Das neue Datenschutzgesetz (nDSG) wurde vom Parlament in der Herbstsession 2020 verabschiedet. Damit es in Kraft treten kann, müssen zahlreiche Bestimmungen auf Verordnungsebene konkretisiert werden. Der Bundesrat hat am 23. Juni 2021 die Vernehmlassung zum Entwurf der neuen VDSG (E-VDSG) eröffnet.
Im E-VDSG werden in den allgemeinen Bestimmungen zunächst die Mindestanforderungen an die Datensicherheit definiert. Der Bundesrat hat dabei am geltenden risikobasierten Ansatz der Datensicherheit angeknüpft und die materiell-rechtlichen Vorgaben im Grundsatz übernommen. Anpassungen wurden vorgenommen, wo dies aufgrund der Digitalisierung und des technischen Fortschritts, der Vorgaben im nDSG oder der für die Schweiz massgeblichen Richtlinie EU 2016/679 angezeigt erschien. Dabei wurde auch Wert gelegt auf die Kompatibilität mit der DSGVO. Neu sollen gemäss E-VDSG private Unternehmen zwingend (mit Strafandrohung!) ein Bearbeitungsreglement für automatisierte Bearbeitungen führen müssen, wenn sie umfangreich besonders schützenswerte Personendaten bearbeiten oder ein Profiling mit hohem Risiko durchführen.
Der Abschnitt zur Bekanntgabe von Personendaten ins Ausland wurde in E-VDSG von Grund auf geändert, da neu der Bundesrat festlegt, welche Staaten oder internationalen Organe einen angemessenen Datenschutz gewährleisten. Der E-VDSG regelt die Kriterien, die der Bundesrat bei seinem Entscheid berücksichtigt. Die Staaten und internationalen Organe, bei denen der Bundesrat einen angemessenen Schutz festgestellt hat, werden als Positiv-Liste in einem Anhang zum E-VDSG geführt.
Wie nach heutigem Recht, müssen Auskunftsbegehren auch gemäss E-VDSG grundsätzlich in schriftlicher Form gestellt werden. Der Verantwortliche kann sich neu aber auch mit Begehren in mündlicher Form einverstanden erklären. Auf das neue Recht der Datenherausgabe und -übertragung des nDSG sollen die Bestimmungen zum Auskunftsrecht des E-VDSG sinngemäss angewendet werden.
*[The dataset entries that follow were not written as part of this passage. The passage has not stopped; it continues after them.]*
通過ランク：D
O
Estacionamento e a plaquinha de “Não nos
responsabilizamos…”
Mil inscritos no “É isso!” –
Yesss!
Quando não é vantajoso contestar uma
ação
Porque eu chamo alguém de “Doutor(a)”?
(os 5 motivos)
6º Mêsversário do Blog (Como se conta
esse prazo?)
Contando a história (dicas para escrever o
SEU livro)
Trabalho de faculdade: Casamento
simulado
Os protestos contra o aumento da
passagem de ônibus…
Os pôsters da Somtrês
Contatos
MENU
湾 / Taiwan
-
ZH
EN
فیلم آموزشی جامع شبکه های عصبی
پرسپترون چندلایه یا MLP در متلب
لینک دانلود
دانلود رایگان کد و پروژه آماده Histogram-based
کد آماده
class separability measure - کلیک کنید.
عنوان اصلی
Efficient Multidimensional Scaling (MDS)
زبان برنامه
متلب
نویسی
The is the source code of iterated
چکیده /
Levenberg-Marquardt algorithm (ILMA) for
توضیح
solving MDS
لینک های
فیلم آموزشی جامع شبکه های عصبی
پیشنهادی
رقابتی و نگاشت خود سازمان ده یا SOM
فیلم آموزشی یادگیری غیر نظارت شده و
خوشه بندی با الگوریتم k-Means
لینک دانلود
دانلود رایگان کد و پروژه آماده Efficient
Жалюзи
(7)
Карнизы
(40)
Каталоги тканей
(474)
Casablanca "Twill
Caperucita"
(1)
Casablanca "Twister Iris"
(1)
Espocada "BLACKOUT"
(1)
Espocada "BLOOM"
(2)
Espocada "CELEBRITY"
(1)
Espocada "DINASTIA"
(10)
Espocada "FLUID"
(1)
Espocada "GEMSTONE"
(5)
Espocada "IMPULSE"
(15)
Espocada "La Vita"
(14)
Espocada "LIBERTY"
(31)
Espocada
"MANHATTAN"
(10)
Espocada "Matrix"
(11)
Ferner regelt der E-VDSG die Ausnahme von der Pflicht zur Führung eines Verzeichnisses der Bearbeitungstätigkeiten. Unternehmen mit weniger als 250 Mitarbeitenden sind befreit, wenn sie weder umfangreich besonders schützenswerte Personendaten bearbeiten noch ein Profiling mit hohem Risiko durchführen.
Die Vernehmlassung zum E-VDSG läuft bis zum 14. Oktober 2021. Derzeit ist vorgesehen, dass das nDSG und die neue VDSG gleichzeitig in der zweiten Jahreshälfte 2022 in Kraft treten. Das genaue Datum ist aber noch nicht festgelegt.